Total RNA was extracted from cells with the RNeasy Plus Mini Kit (cat. no. 74136, QIAGEN) according to the manufacturer’s instructions. RNA was quantified using NanoDrop; RNA integrity was measured with an Agilent Bioanalyzer. Samples were subjected to RNA-seq using an Illumina NovaSeq 6000 (HiSeq paired-end, 100 bp). The base calling data from the sequencer were transferred into FASTQ files, using the bcl2fastq2 conversion software v.2.20 (Illumina). PartekFlow (a start-to-finish software analysis solution for NGS data applications) was used to determine DEGs. For the quantitative PCR with reverse transcription (RT–qPCR) analysis, reverse transcription was performed with the iScript Reverse Transcription Supermix for RT–qPCR (Bio-Rad Laboratories). RT–qPCR was performed with the SsoAdvanced Universal SYBR Green Supermix (Bio-Rad Laboratories). The expression of target genes was normalized to GAPDH. The RT–qPCR primers are listed in Supplementary Table 5.

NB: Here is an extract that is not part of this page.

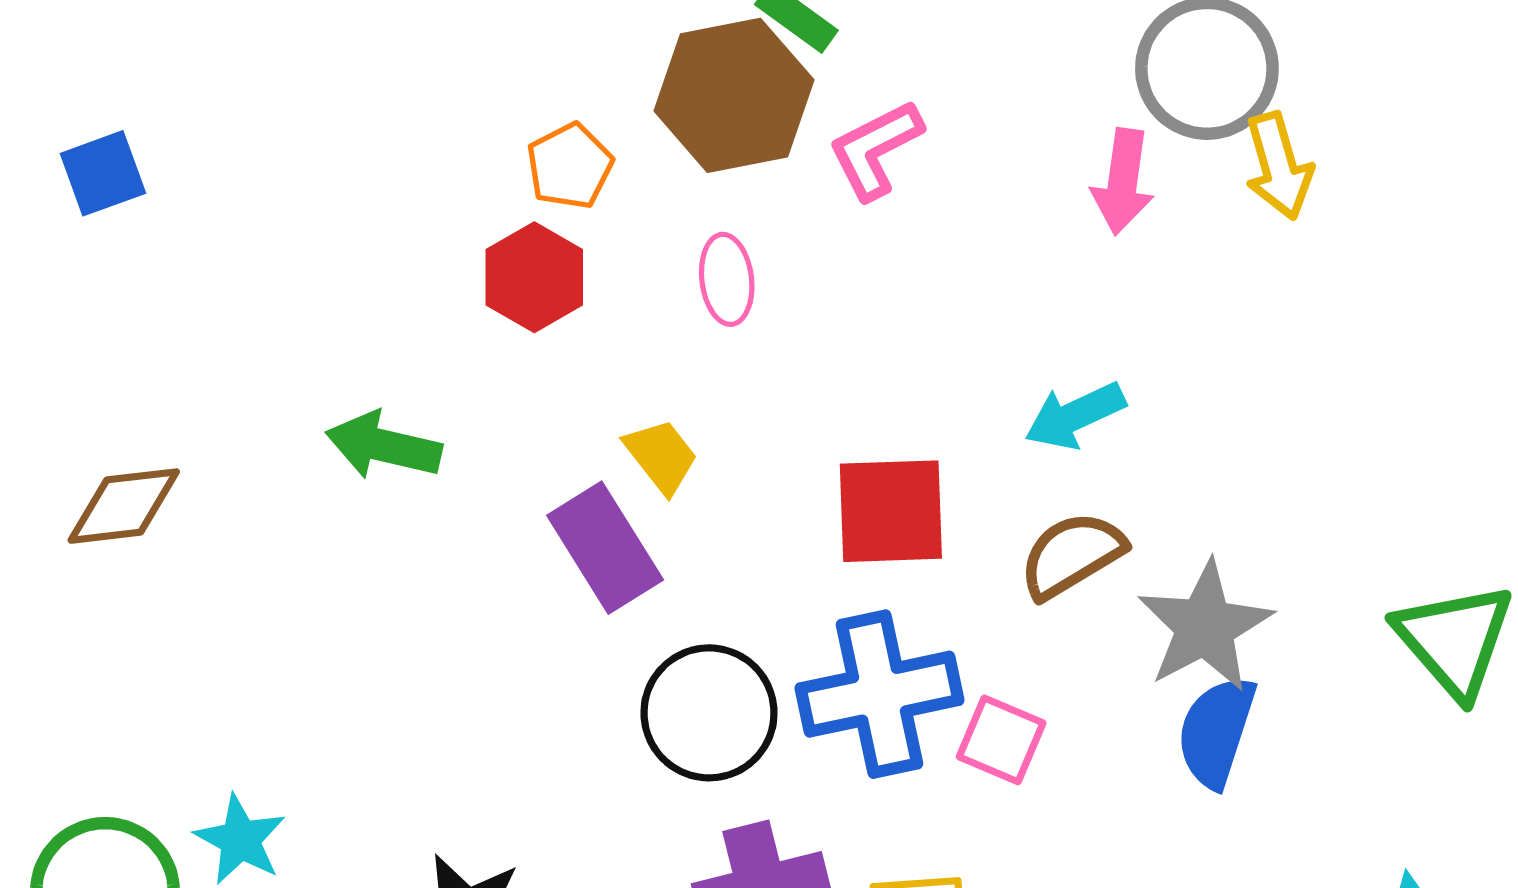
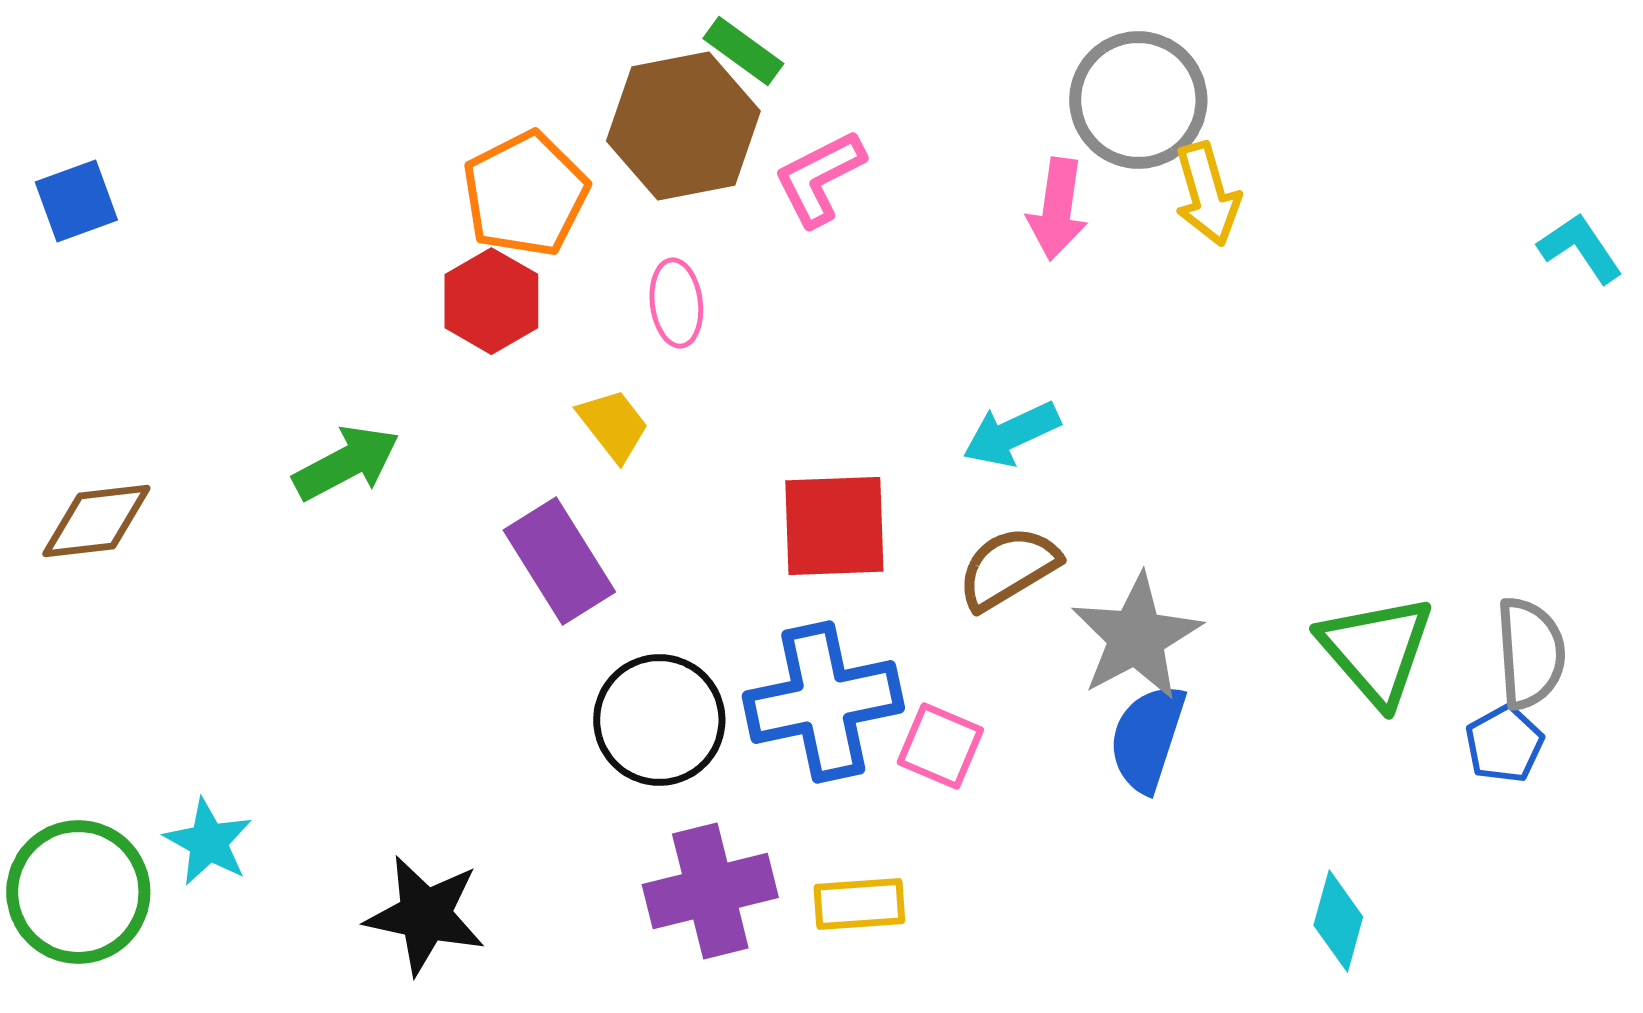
orange pentagon: (570, 166) -> (525, 194), size x1.5
green arrow: (384, 446) -> (346, 463), turned 139
yellow trapezoid: (661, 456) -> (613, 425), moved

Quantification, statistics and reproducibility

ImageJ v.1.51 (National Institutes of Health) was used for morphometric analysis. Graph preparation and statistical analysis was performed using Prism 10.0 (GraphPad Software). Unless otherwise indicated, all experiments were repeated at least three times, as described in the figure legends. Data were considered normally distributed and statistical significance was performed using a two-tailed Student t-test for two-group comparisons, a one-way ANOVA with Tukey post hoc analysis or a two-way ANOVA with Bonferroni correction for multiple comparisons, as described in the figure legends. Data are presented as the mean ± s.e.m.

Reporting summary

Further information on research design is available in the Nature Portfolio Reporting Summary linked to this article.